Transport and vehicle expenses can simultaneously vary, depending on whether you are relying on public transport or running your own vehicle. Record how much you spend on travel expenses in a given month and remember to budget for that when leaving the nest.
Although the luxuries and gadgets will come with time, being able to equip your new home with all the necessities is an important consideration for before you leave. Whether you are going to rely on hand-me-downs or buy new or second-hand goods, you need to budget in the cost of essentials.

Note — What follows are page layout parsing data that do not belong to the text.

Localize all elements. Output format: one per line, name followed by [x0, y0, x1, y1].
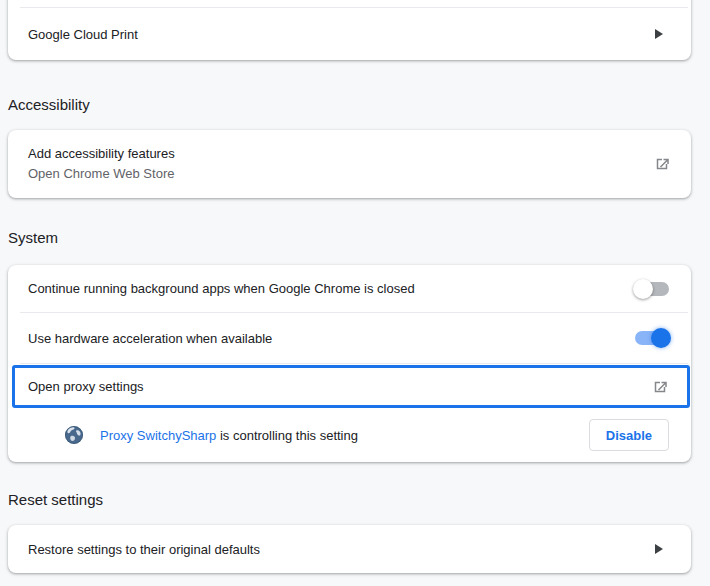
reset-settings-card: Restore settings to their original defau…: [8, 525, 691, 573]
row-add-accessibility-features[interactable]: Add accessibility features Open Chrome W…: [8, 130, 691, 198]
row-google-cloud-print[interactable]: Google Cloud Print: [8, 8, 691, 60]
row-label: Use hardware acceleration when available: [28, 331, 272, 346]
disable-button[interactable]: Disable: [589, 419, 669, 451]
row-title: Add accessibility features: [28, 144, 175, 164]
row-restore-defaults[interactable]: Restore settings to their original defau…: [8, 525, 691, 573]
extension-controlled-indicator: Proxy SwitchySharp is controlling this s…: [8, 408, 691, 462]
arrow-right-icon: [655, 29, 663, 39]
row-background-apps[interactable]: Continue running background apps when Go…: [8, 265, 691, 312]
open-in-new-icon: [651, 378, 669, 396]
system-card: Continue running background apps when Go…: [8, 265, 691, 462]
row-label: Restore settings to their original defau…: [28, 542, 260, 557]
switchysharp-extension-icon: [64, 425, 84, 445]
switchysharp-link[interactable]: Proxy SwitchySharp: [100, 428, 216, 443]
row-divider: [20, 363, 688, 364]
open-in-new-icon: [653, 155, 671, 173]
row-hardware-acceleration[interactable]: Use hardware acceleration when available: [8, 313, 691, 363]
accessibility-heading: Accessibility: [8, 96, 90, 114]
row-label: Continue running background apps when Go…: [28, 281, 415, 296]
row-label: Open proxy settings: [28, 379, 144, 394]
row-open-proxy-settings[interactable]: Open proxy settings: [12, 365, 690, 408]
row-text-block: Add accessibility features Open Chrome W…: [28, 144, 175, 184]
system-heading: System: [8, 229, 58, 247]
background-apps-toggle[interactable]: [635, 282, 669, 296]
reset-settings-heading: Reset settings: [8, 491, 103, 509]
indicator-text: Proxy SwitchySharp is controlling this s…: [100, 428, 358, 443]
indicator-suffix: is controlling this setting: [216, 428, 358, 443]
accessibility-card: Add accessibility features Open Chrome W…: [8, 130, 691, 198]
row-label: Google Cloud Print: [28, 27, 138, 42]
arrow-right-icon: [655, 544, 663, 554]
row-subtitle: Open Chrome Web Store: [28, 164, 175, 184]
google-cloud-print-card: Google Cloud Print: [8, 0, 691, 60]
hardware-acceleration-toggle[interactable]: [635, 331, 669, 345]
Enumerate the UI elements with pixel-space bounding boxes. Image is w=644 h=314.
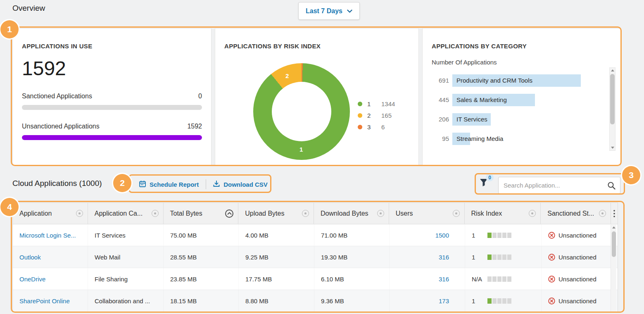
card-title: APPLICATIONS BY RISK INDEX [224,43,409,50]
category-label: IT Services [456,116,487,123]
annotation-circle-3: 3 [622,166,640,184]
card-title: APPLICATIONS BY CATEGORY [432,43,611,50]
column-label: Risk Index [471,210,502,217]
category-label: Productivity and CRM Tools [456,77,532,84]
donut-slice-label: 2 [285,72,289,79]
table-row[interactable]: OneDrive File Sharing 23.85 MB 17.75 MB … [13,268,618,290]
page-title: Overview [12,4,45,13]
column-menu-kebab-icon[interactable] [611,203,618,224]
category-bar-row: 95 Streaming Media [432,129,611,148]
application-link[interactable]: Outlook [19,254,41,261]
unsanctioned-bar-fill [22,135,202,140]
column-filter-icon[interactable] [529,210,536,217]
application-link[interactable]: Microsoft Login Se... [19,232,76,239]
column-filter-icon[interactable] [377,210,384,217]
upload-bytes-cell: 9.25 MB [239,246,314,268]
risk-meter [487,276,511,282]
users-count-link[interactable]: 316 [439,276,449,283]
risk-value: 1 [472,297,482,304]
table-row[interactable]: SharePoint Online Collaboration and ... … [13,290,618,312]
column-header-sanctioned-status[interactable]: Sanctioned St... [541,203,611,224]
unsanctioned-icon [548,276,555,283]
upload-bytes-cell: 4.00 MB [239,224,314,246]
date-range-dropdown[interactable]: Last 7 Days [298,2,360,20]
sort-descending-icon[interactable] [225,209,233,218]
column-header-users[interactable]: Users [389,203,465,224]
application-link[interactable]: OneDrive [19,276,45,283]
search-input[interactable] [499,182,607,189]
column-label: Sanctioned St... [547,210,594,217]
sanctioned-label: Sanctioned Applications [22,93,92,100]
table-row[interactable]: Outlook Web Mail 28.55 MB 9.25 MB 19.30 … [13,246,618,268]
application-category-cell: File Sharing [88,268,164,290]
category-bar-chart: 691 Productivity and CRM Tools 445 Sales… [432,71,611,148]
scrollbar-thumb[interactable] [610,74,615,124]
category-label: Streaming Media [456,135,503,142]
status-label: Unsanctioned [558,232,596,239]
applications-by-risk-card: APPLICATIONS BY RISK INDEX 2 1 1 1344 2 … [215,28,419,165]
search-icon[interactable] [607,181,620,190]
column-header-total-bytes[interactable]: Total Bytes [164,203,239,224]
filter-button[interactable]: 0 [479,178,493,192]
legend-value: 6 [381,124,385,131]
applications-by-category-card: APPLICATIONS BY CATEGORY Number Of Appli… [422,28,621,165]
legend-item: 1 1344 [358,98,395,109]
download-bytes-cell: 9.36 MB [314,290,390,312]
legend-label: 2 [367,112,381,119]
table-body: Microsoft Login Se... IT Services 75.00 … [13,224,618,312]
risk-donut: 2 1 [253,63,350,160]
column-header-upload-bytes[interactable]: Upload Bytes [238,203,314,224]
category-axis-label: Number Of Applications [432,59,611,66]
risk-meter [487,255,511,260]
cloud-applications-table: Application Application Ca... Total Byte… [12,202,618,312]
dashboard-page: Overview Last 7 Days APPLICATIONS IN USE… [0,0,644,314]
category-bar-row: 691 Productivity and CRM Tools [432,71,611,90]
column-filter-icon[interactable] [76,210,83,217]
legend-item: 3 6 [358,121,395,133]
application-category-cell: Collaboration and ... [88,290,164,312]
calendar-icon [139,181,146,188]
category-scrollbar[interactable] [609,67,615,151]
category-value: 691 [432,77,449,84]
column-header-application-category[interactable]: Application Ca... [88,203,164,224]
scroll-down-icon[interactable] [610,145,615,150]
column-filter-icon[interactable] [453,210,460,217]
legend-value: 1344 [381,100,395,107]
column-filter-icon[interactable] [599,210,606,217]
card-title: APPLICATIONS IN USE [22,43,202,50]
application-category-cell: IT Services [88,224,164,246]
download-bytes-cell: 71.00 MB [314,224,390,246]
column-filter-icon[interactable] [152,210,159,217]
users-count-link[interactable]: 173 [439,297,449,304]
column-header-risk-index[interactable]: Risk Index [465,203,541,224]
scrollbar-thumb[interactable] [612,231,616,257]
column-header-application[interactable]: Application [13,203,88,224]
legend-item: 2 165 [358,109,395,121]
schedule-report-button[interactable]: Schedule Report [132,181,206,188]
users-count-link[interactable]: 316 [439,254,449,261]
unsanctioned-icon [548,254,555,261]
column-label: Application [19,210,52,217]
table-header-row: Application Application Ca... Total Byte… [13,203,618,224]
filter-count-badge: 0 [486,174,494,181]
status-label: Unsanctioned [558,297,596,304]
users-count-link[interactable]: 1500 [435,232,449,239]
category-value: 445 [432,96,449,103]
application-link[interactable]: SharePoint Online [19,297,70,304]
category-bar-row: 206 IT Services [432,109,611,129]
download-csv-button[interactable]: Download CSV [206,181,275,188]
category-value: 206 [432,116,449,123]
annotation-circle-2: 2 [113,174,131,192]
scroll-up-icon[interactable] [611,225,616,230]
column-filter-icon[interactable] [302,210,309,217]
scroll-up-icon[interactable] [610,68,615,73]
unsanctioned-label: Unsanctioned Applications [22,123,100,130]
category-bar-row: 445 Sales & Marketing [432,90,611,109]
table-scrollbar[interactable] [611,225,616,312]
date-range-label: Last 7 Days [306,7,342,15]
sanctioned-value: 0 [198,93,202,100]
annotation-circle-1: 1 [0,20,19,38]
column-header-download-bytes[interactable]: Download Bytes [314,203,389,224]
table-row[interactable]: Microsoft Login Se... IT Services 75.00 … [13,224,618,246]
annotation-circle-4: 4 [0,198,19,216]
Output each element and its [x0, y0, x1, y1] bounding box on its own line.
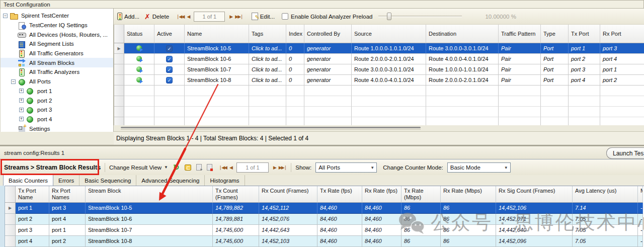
empty-cell[interactable] [600, 86, 644, 96]
cell-rx-rate-mbps[interactable]: 86 [441, 203, 496, 214]
cell-pattern[interactable]: Pair [499, 54, 541, 64]
cell-tags[interactable]: Click to ad... [249, 43, 286, 54]
results-row-4[interactable]: port 4port 2StreamBlock 10-814,745,60014… [5, 236, 644, 247]
empty-cell[interactable] [249, 107, 286, 117]
tree-item-all-traffic-generators[interactable]: All Traffic Generators [1, 49, 113, 58]
cell-rx_port[interactable]: port 4 [600, 54, 644, 64]
cell-name[interactable]: StreamBlock 10-5 [185, 43, 249, 54]
cell-rx-count[interactable]: 14,452,103 [259, 236, 317, 247]
cell-active[interactable]: ✓ [154, 43, 185, 54]
hscrollbar-thumb[interactable] [121, 127, 421, 128]
cell-rx-port-names[interactable]: port 1 [49, 225, 86, 236]
empty-cell[interactable] [304, 86, 352, 96]
save-results-icon[interactable] [196, 164, 202, 171]
empty-cell[interactable] [304, 96, 352, 107]
column-header-tx_port[interactable]: Tx Port [569, 25, 600, 43]
column-header-rx-rate-fps[interactable]: Rx Rate (fps) [362, 186, 401, 203]
cell-tx-count[interactable]: 14,745,600 [213, 236, 259, 247]
results-vscrollbar[interactable] [0, 186, 5, 247]
cell-rx-count[interactable]: 14,442,643 [259, 225, 317, 236]
cell-tx-port-name[interactable]: port 4 [16, 236, 49, 247]
cell-avg-latency[interactable]: 7.05 [573, 236, 638, 247]
tree-item-port-3[interactable]: +port 3 [1, 105, 113, 115]
row-selector-cell[interactable] [114, 64, 124, 75]
cell-tx-port-name[interactable]: port 2 [16, 214, 49, 225]
stream-block-row-3[interactable]: ✓StreamBlock 10-7Click to ad...0generato… [114, 64, 644, 75]
empty-cell[interactable] [124, 96, 154, 107]
cell-tx-rate-mbps[interactable]: 86 [401, 225, 441, 236]
cell-tx-port-name[interactable]: port 3 [16, 225, 49, 236]
tree-item-settings[interactable]: Settings [1, 124, 113, 132]
tab-histograms[interactable]: Histograms [205, 175, 245, 186]
empty-row[interactable] [114, 107, 644, 117]
tree-item-spirent-testcenter[interactable]: −Spirent TestCenter [1, 11, 113, 21]
empty-cell[interactable] [185, 96, 249, 107]
cell-name[interactable]: StreamBlock 10-7 [185, 64, 249, 75]
empty-cell[interactable] [541, 86, 569, 96]
row-selector-cell[interactable] [114, 96, 124, 107]
tab-errors[interactable]: Errors [53, 175, 79, 186]
cell-index[interactable]: 0 [286, 64, 304, 75]
cell-tx_port[interactable]: port 3 [569, 64, 600, 75]
empty-cell[interactable] [426, 86, 499, 96]
counter-mode-select[interactable]: Basic Mode ▼ [447, 162, 511, 173]
cell-stream-block[interactable]: StreamBlock 10-7 [86, 225, 213, 236]
cell-tx-rate-fps[interactable]: 84,460 [317, 214, 362, 225]
column-header-pattern[interactable]: Traffic Pattern [499, 25, 541, 43]
empty-cell[interactable] [541, 96, 569, 107]
preload-checkbox[interactable] [282, 13, 288, 20]
cell-controlled_by[interactable]: generator [304, 54, 352, 64]
record-results-icon[interactable] [207, 164, 212, 171]
export-results-icon[interactable] [185, 164, 191, 171]
change-result-view-button[interactable]: Change Result View ▼ [109, 164, 168, 171]
expand-icon[interactable]: + [19, 98, 24, 103]
collapse-icon[interactable]: − [11, 79, 16, 84]
column-header-rx_port[interactable]: Rx Port [600, 25, 644, 43]
row-selector-cell[interactable] [114, 107, 124, 117]
stream-block-row-4[interactable]: ✓StreamBlock 10-8Click to ad...0generato… [114, 75, 644, 86]
column-header-tx-count[interactable]: Tx Count (Frames) [213, 186, 259, 203]
cell-tags[interactable]: Click to ad... [249, 75, 286, 86]
cell-min-latency[interactable]: - [638, 225, 643, 236]
stream-block-row-2[interactable]: ✓StreamBlock 10-6Click to ad...0generato… [114, 54, 644, 64]
cell-min-latency[interactable]: - [638, 214, 643, 225]
column-header-tags[interactable]: Tags [249, 25, 286, 43]
empty-cell[interactable] [541, 107, 569, 117]
cell-rx-count[interactable]: 14,452,112 [259, 203, 317, 214]
cell-tx-rate-fps[interactable]: 84,460 [317, 225, 362, 236]
cell-controlled_by[interactable]: generator [304, 75, 352, 86]
cell-tags[interactable]: Click to ad... [249, 64, 286, 75]
tree-item-all-devices-hosts-routers[interactable]: All Devices (Hosts, Routers, ... [1, 30, 113, 39]
empty-cell[interactable] [286, 96, 304, 107]
results-next-page-button[interactable]: ▶ [273, 165, 276, 170]
row-selector-cell[interactable] [5, 214, 16, 225]
cell-status[interactable] [124, 64, 154, 75]
column-header-tx-rate-fps[interactable]: Tx Rate (fps) [317, 186, 362, 203]
cell-rx-rate-fps[interactable]: 84,460 [362, 225, 401, 236]
cell-source[interactable]: Route 4.0.0.0-4.0.1.0/24 [352, 75, 426, 86]
cell-type[interactable]: Port [541, 64, 569, 75]
column-header-tx-port-name[interactable]: Tx Port Name [16, 186, 49, 203]
cell-rx-sig-count[interactable]: 14,452,106 [496, 203, 573, 214]
empty-cell[interactable] [124, 86, 154, 96]
expand-icon[interactable]: + [19, 108, 24, 112]
active-checkbox[interactable]: ✓ [166, 66, 173, 73]
cell-rx-rate-fps[interactable]: 84,460 [362, 214, 401, 225]
empty-cell[interactable] [569, 96, 600, 107]
cell-tx_port[interactable]: port 2 [569, 54, 600, 64]
empty-cell[interactable] [352, 86, 426, 96]
tree-item-port-4[interactable]: +port 4 [1, 115, 113, 124]
row-selector-cell[interactable]: ▶ [114, 43, 124, 54]
empty-cell[interactable] [426, 96, 499, 107]
active-checkbox[interactable]: ✓ [166, 77, 173, 84]
cell-avg-latency[interactable]: 7.05 [573, 225, 638, 236]
cell-pattern[interactable]: Pair [499, 43, 541, 54]
cell-rx-port-names[interactable]: port 2 [49, 236, 86, 247]
cell-status[interactable] [124, 54, 154, 64]
cell-rx-rate-mbps[interactable]: 86 [441, 225, 496, 236]
row-selector-cell[interactable] [5, 225, 16, 236]
empty-cell[interactable] [124, 107, 154, 117]
cell-rx-port-names[interactable]: port 4 [49, 214, 86, 225]
column-header-rx-port-names[interactable]: Rx Port Names [49, 186, 86, 203]
empty-cell[interactable] [426, 107, 499, 117]
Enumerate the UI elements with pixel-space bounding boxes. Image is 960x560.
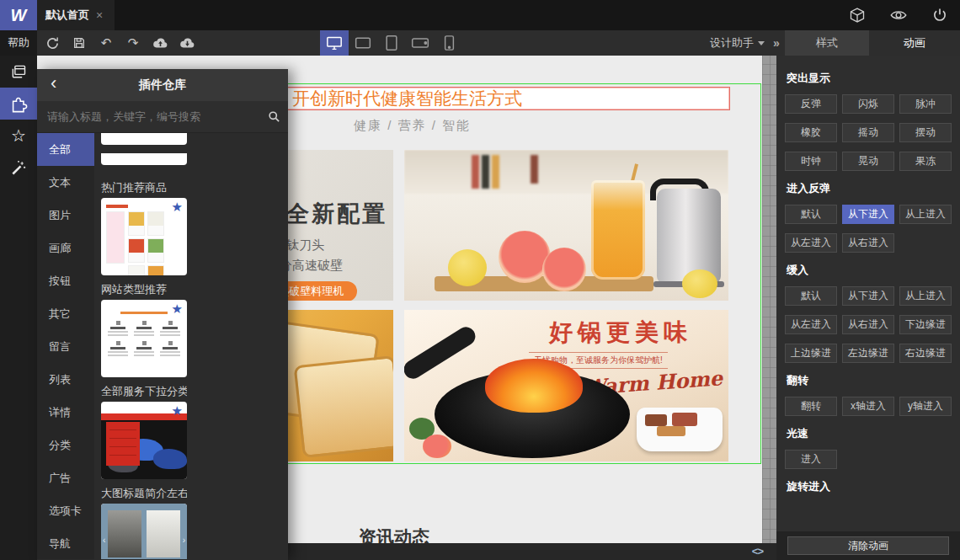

My advice: stay at home as long as you can, but do not take it as a free ride. Use your family’s hospitality as a time to save and get ready for what awaits you. Make a budget of what start-up costs you need to save for, as well as a monthly budget of living expenses. If you make provisions for the future and plan for the great unknown, your goals are attainable. Who says you can’t decorate your apartment the way you desire, eat the food you enjoy, live in the area you choose and indulge in the luxuries you deserve? Through planning and sacrificing now, you are able to indulge later on.
With that said, don’t forget to live a little. All I am suggesting is that we spend less on things that have an expiry date and more on the things that provide us with perpetual benefits.